お釈迦様の生涯 (2)
最低山極悪寺 珍宝院釈法伝
法伝 今日はこの間の続きで、お釈迦様の青少年時代の話をしてくださいよ。
本住 そうだねえ。お釈迦様は、恵まれた生活をしていたけれど、精神的にはあまり満足できない状態であったらしい。いろいろな伝承が残されているんだが、どれひとつとして、お釈迦様が毎日楽しく暮らしていたということを残していない。
法伝 夏の宮殿と、冬の宮殿をあてがわれて、暑さ寒さを知らないような生活だったんでしょう?

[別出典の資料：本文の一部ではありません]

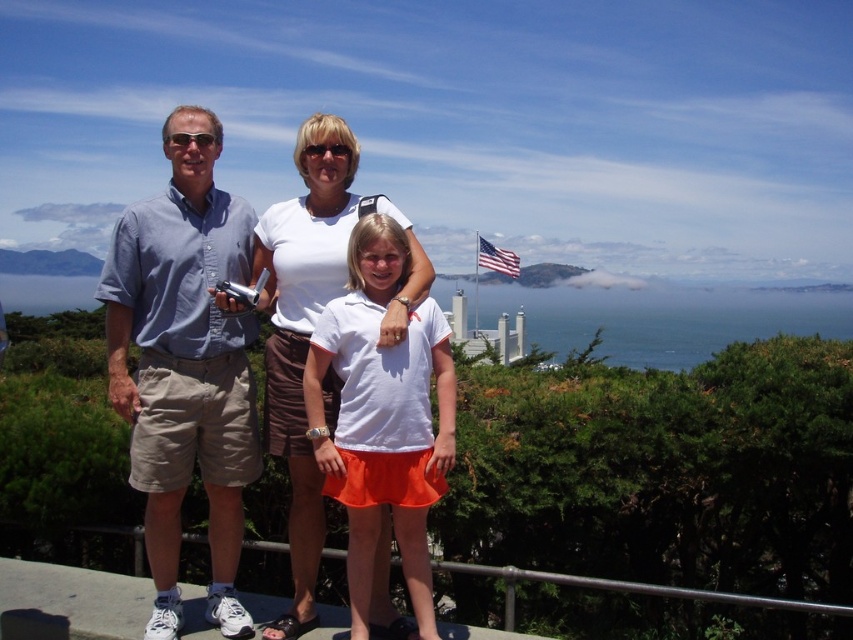 You are standing at the scenic overlook and want to take a photo of the point located at coordinate point (149, 509). Your camera has a maximum focus range of 40 feet. Will you be able to focus on that point?

The point at coordinate point (149, 509) is 42.21 feet away from the viewer, which exceeds the camera maximum focus range of 40 feet. Therefore, you won not be able to focus on that point.

You are standing at the point marked by the coordinates point (422, 548). You want to walk to the nearest exit, which is located 10 meters away from your current position. Is the exit within walking distance?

本住 まあ、両親に甘やかされて育ったんだねえ。しかし、感受性の強い子だったから、あまり厳しく育てられなかったのかもしれない。今になれば、推測するしかないことだがね。
法伝 伝承をいくつか話してくださいよ。
本住 例えば、耕された畑から虫が出てきた。するとその虫を、小鳥がついばんでしまった。そして、今度はその小鳥が、大きな鳥に追われていった。そういう風景を見て、生と死の不条理を思ったという話。飲めや歌えの大騒ぎの後、美しい衣装をまとった若い踊り子や侍女たちが、ぶざまに寝ているすがたを見て、厭世の思いに駆られたという話。
法伝 でも、結婚はしたんでしょう。
本住 そう。16歳の時に、いとこのヤソーダラという13歳の女性と結婚したらしい。
法伝 江戸時代の日本と同じで、早婚だったんですね。
本住 他の伝承では、第2夫人、第3夫人がいたという話もある。
法伝 大変ですね。オレなんか、一人でも持て余しているのに。
本住 お前だけじゃないよ。まあ、それはともかく、子孫を増やすこと、特に跡継ぎの男の子を得ることが、男の義務だった時代だからね。
法伝 何か、種馬みたいで寂しいですね。
本住 そうだね。世の中には、単純に、一夫多妻と男尊女卑を結びつけたがる者があるが、本当に、そうなのかねえ。いつの時代も、男も女も、それぞれの悲しさを背負っているというのが、私の考えなんだけれどね。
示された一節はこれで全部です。